Infrastructure and business development too are given due recognition to provide an efficient and conducive business environment that will be ready to get into gear as soon as global travel and economic activity resumes full tilt.
A missed agenda
Meanwhile, the Federal government’s budget for 2021 does a national disservice as it misses a national agenda, a public purpose to ensure Malaysians can weather the increasingly worrying Covid-19 storm. Public health allocations have been slashed at a time when it is most needed.
The only increase comes from emoluments after a request was made for more medical staff to be hired on a contractual basis to assist the Covid-19 frontliners. Further, the Federal government has allocated RM108 million less to the Ministry of Agriculture and Food Industry than it did last year.
This, at a time when other governments around the world, including Selangor, have spent more on food security.
Instead of doubling down on a transition to cleaner energy and improving our roads and public transportation systems, the allocation and ideas for the Energy, Transport and Works Ministries suggest a business as usual approach, not a new normal.
Job creation programmes do not seem to be given the importance it requires while people are being encouraged to withdraw from their retirement savings, at a time when almost three out of four workers aged 54 and below have under RM250,000 to last through their retirement. That is less than RM1,050 per month, every single month after they stop working.
And this amount will only shrink if people are forced to withdraw from their retirement savings to survive the current economic slump.

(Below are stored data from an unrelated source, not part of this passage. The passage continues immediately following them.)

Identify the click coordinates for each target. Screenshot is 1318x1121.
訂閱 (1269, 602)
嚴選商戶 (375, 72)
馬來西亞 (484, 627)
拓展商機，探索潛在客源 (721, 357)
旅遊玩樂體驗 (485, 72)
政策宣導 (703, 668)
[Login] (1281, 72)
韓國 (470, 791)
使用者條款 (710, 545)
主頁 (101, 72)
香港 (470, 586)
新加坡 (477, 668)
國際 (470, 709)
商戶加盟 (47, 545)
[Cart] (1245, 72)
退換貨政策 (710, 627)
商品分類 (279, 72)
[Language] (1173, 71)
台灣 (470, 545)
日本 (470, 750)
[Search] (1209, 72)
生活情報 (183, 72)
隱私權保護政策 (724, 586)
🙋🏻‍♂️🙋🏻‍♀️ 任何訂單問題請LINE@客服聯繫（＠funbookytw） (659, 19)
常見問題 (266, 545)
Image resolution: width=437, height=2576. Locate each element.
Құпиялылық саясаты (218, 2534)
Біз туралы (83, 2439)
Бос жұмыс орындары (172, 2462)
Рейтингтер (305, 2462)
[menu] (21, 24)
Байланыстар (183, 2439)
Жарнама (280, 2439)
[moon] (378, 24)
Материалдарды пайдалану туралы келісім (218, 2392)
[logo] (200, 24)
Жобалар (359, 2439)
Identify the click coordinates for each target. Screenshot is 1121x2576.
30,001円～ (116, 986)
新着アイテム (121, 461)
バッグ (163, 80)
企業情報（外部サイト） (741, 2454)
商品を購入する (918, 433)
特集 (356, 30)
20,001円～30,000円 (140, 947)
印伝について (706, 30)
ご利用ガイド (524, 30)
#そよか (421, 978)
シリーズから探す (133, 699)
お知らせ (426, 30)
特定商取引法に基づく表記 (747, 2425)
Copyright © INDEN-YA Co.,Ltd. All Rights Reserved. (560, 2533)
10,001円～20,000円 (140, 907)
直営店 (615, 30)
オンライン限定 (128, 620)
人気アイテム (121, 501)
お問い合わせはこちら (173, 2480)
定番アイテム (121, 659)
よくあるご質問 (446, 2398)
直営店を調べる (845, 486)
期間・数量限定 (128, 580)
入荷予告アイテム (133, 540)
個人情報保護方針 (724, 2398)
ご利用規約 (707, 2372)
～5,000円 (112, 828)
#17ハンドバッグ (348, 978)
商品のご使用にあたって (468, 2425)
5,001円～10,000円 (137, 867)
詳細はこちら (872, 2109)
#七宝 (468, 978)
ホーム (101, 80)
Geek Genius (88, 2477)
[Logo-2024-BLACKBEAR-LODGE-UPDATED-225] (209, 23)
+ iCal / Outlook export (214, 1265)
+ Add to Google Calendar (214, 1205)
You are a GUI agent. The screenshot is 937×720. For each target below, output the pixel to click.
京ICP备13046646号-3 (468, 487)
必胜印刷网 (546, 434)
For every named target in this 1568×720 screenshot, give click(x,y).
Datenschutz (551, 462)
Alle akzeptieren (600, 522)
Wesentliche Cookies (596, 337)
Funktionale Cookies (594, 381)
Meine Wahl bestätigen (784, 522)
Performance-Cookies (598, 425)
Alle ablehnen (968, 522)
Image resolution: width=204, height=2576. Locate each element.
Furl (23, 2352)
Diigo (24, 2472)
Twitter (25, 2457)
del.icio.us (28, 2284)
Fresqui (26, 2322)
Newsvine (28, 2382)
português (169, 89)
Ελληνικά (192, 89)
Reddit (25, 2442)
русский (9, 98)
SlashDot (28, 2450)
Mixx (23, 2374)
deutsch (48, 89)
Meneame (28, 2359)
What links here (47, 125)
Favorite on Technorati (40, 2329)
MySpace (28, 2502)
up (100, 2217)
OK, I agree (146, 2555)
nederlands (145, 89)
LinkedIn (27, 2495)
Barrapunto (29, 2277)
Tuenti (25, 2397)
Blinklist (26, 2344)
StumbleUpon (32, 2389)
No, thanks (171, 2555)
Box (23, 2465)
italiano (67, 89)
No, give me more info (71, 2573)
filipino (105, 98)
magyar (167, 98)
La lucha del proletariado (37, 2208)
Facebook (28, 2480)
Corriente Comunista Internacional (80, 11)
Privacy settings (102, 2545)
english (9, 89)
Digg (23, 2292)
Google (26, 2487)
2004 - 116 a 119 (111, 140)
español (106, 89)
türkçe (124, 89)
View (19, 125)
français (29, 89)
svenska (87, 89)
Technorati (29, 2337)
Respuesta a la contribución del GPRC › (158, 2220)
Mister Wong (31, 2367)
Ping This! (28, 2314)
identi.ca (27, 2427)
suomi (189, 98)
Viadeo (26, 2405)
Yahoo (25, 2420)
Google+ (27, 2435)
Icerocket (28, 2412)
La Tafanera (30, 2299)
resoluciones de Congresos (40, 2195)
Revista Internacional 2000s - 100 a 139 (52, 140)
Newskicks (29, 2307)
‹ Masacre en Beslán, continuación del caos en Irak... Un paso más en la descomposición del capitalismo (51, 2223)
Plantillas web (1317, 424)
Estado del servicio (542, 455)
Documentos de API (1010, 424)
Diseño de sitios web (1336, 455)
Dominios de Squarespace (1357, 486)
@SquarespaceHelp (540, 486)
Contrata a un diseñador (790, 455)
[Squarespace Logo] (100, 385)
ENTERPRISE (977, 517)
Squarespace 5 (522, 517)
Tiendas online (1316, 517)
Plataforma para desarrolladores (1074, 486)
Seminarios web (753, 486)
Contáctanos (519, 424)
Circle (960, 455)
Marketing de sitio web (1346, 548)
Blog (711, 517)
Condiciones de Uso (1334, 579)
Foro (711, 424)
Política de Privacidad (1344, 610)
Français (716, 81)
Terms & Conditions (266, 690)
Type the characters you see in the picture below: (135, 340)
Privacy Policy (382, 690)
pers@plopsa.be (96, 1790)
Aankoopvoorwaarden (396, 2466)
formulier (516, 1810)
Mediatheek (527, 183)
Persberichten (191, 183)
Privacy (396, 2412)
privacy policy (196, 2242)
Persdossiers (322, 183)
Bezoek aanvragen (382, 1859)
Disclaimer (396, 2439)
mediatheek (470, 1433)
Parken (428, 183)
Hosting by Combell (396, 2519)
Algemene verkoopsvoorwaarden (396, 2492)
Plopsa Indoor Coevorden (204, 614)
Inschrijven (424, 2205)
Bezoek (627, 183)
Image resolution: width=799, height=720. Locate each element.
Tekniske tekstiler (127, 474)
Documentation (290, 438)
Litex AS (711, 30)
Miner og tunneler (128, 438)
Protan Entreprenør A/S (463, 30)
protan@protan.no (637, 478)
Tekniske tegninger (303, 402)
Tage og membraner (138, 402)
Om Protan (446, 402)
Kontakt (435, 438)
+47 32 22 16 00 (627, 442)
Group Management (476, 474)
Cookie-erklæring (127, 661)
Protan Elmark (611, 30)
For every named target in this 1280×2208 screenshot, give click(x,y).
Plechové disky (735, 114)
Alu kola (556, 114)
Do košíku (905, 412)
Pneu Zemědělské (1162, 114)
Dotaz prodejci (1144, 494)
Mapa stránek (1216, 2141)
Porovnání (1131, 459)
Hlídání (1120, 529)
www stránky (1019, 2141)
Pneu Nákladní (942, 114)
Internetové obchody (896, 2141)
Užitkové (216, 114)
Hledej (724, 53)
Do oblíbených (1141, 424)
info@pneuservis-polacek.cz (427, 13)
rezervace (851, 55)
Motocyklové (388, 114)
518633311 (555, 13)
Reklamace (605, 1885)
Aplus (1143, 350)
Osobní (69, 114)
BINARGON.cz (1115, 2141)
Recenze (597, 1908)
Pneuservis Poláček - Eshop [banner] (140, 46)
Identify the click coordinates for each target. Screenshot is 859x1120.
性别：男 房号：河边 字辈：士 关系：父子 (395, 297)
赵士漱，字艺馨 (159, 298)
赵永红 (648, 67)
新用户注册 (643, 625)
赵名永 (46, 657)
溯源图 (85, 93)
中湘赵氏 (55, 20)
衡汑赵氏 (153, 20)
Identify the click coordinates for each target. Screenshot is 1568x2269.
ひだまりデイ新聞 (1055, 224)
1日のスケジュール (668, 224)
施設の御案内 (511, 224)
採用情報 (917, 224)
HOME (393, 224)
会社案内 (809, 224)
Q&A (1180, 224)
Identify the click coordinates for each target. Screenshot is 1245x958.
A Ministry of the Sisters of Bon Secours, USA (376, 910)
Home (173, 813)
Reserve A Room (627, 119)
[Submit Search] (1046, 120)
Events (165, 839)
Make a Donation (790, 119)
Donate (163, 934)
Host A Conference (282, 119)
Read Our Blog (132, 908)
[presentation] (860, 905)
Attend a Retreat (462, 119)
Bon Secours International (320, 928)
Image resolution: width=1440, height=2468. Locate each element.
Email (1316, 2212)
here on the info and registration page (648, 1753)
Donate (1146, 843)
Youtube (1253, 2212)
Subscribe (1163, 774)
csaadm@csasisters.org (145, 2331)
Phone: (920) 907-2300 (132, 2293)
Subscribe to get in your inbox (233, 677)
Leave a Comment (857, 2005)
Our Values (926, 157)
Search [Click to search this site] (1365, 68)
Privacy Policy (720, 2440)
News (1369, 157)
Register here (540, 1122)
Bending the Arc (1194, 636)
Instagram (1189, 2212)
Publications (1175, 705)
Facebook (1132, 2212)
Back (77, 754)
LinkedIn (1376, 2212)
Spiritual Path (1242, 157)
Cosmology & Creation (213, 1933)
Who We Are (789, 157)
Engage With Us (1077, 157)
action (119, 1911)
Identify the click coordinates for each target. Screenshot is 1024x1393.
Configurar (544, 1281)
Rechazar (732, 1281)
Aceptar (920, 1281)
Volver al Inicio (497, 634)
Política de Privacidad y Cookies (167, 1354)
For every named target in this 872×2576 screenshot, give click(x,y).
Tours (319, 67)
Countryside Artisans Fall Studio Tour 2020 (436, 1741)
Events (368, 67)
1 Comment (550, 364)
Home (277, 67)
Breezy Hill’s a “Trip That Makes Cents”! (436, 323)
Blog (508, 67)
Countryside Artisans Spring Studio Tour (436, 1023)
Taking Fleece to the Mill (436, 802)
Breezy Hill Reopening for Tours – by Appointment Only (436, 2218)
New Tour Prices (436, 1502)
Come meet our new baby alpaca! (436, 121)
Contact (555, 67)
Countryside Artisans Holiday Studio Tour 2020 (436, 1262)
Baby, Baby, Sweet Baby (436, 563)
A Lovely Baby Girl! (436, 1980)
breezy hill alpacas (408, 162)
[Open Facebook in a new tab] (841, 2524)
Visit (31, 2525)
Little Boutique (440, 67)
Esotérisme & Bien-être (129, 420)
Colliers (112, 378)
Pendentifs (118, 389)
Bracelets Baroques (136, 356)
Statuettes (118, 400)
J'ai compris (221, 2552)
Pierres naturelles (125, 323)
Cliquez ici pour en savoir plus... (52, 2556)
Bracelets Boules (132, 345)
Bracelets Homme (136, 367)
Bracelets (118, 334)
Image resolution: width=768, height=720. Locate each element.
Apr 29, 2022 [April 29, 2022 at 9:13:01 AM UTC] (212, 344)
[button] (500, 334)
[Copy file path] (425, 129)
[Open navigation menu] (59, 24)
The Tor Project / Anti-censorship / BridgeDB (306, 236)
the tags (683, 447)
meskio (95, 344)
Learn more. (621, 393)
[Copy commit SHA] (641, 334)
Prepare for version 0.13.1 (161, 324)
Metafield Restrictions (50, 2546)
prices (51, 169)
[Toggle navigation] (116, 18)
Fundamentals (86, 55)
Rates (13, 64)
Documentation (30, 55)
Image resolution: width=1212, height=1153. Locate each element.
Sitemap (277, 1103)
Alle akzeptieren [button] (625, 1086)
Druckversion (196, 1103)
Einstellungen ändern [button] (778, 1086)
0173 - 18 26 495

Unfortunately, if federalism were to be truly recognised by putting aside petty politics, Selangor would be able to play a more active role in creating more jobs in key sectors, preparing Malaysia to face future crises and forming a Green New Deal which can combat climate change and transition to cleaner energy production.
Public education, public transportation, public health and tax policy are areas Selangor has a tremendous capacity to contribute to, both in planning and execution. This is evident in Selangor’s ever-expanding bus network and microscopic focus on public health.
The differences in the two budgets show that radical policy shifts can happen if given a chance to rise above petty politics.
And a renegotiation of federalism can deliver that change. Unfortunately, the differences continue to be stark.
Selangor has displayed the agility of a speedboat, responding to challenges in the state with a clear direction.
Meanwhile, Putrajaya has exhibited the urgency of a cruise liner, meandering, devoid of fresh ideas and opting to plaster the cracks with money.